2. Un effet cumulatif avec les droits SACEM

Le point stratégique est ici fondamental :

  • paiement des droits d’auteur (SACEM),
    • paiement des droits voisins (SPRE).

Il s’agit d’un double niveau de redevance, souvent mal anticipé dans les modèles économiques.

3. Une décision transposable aux baux commerciaux

Pour les bailleurs en résidences de tourisme :

  • cette charge pèse en principe sur l’exploitant,
  • mais peut impacter indirectement :
    • la rentabilité,
    • la capacité locative,
    • et les négociations de loyers.

Elle doit donc être intégrée dans toute analyse économique du bail commercial.

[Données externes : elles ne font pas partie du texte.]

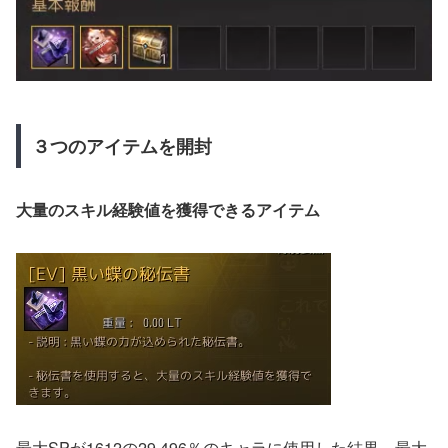
３つのアイテムを開封
大量のスキル経験値を獲得できるアイテム
最大SPが1612の29.496％のキャラに使用した結果、最大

Lecture stratégique : vers une sécurisation du modèle économique

Cette ordonnance confirme une tendance claire : l’extension des obligations issues du droit de la propriété intellectuelle aux modèles de location meublée touristique.

Pour les exploitants :

  • audit des équipements,
  • vérification des contrats SACEM,
  • anticipation des coûts SPRE.

Pour les bailleurs :

  • vigilance accrue sur la solidité économique de l’exploitant,
  • intégration de ces charges dans les discussions contractuelles.

Conclusion

La décision du Tribunal judiciaire de Paris du 11 mars 2026 marque une étape importante : la présence de téléviseurs en résidence de tourisme suffit à caractériser une communication au public ouvrant droit à rémunération équitable.

Au-delà du cas Goelia, c’est l’ensemble du secteur des résidences gérées qui est concerné.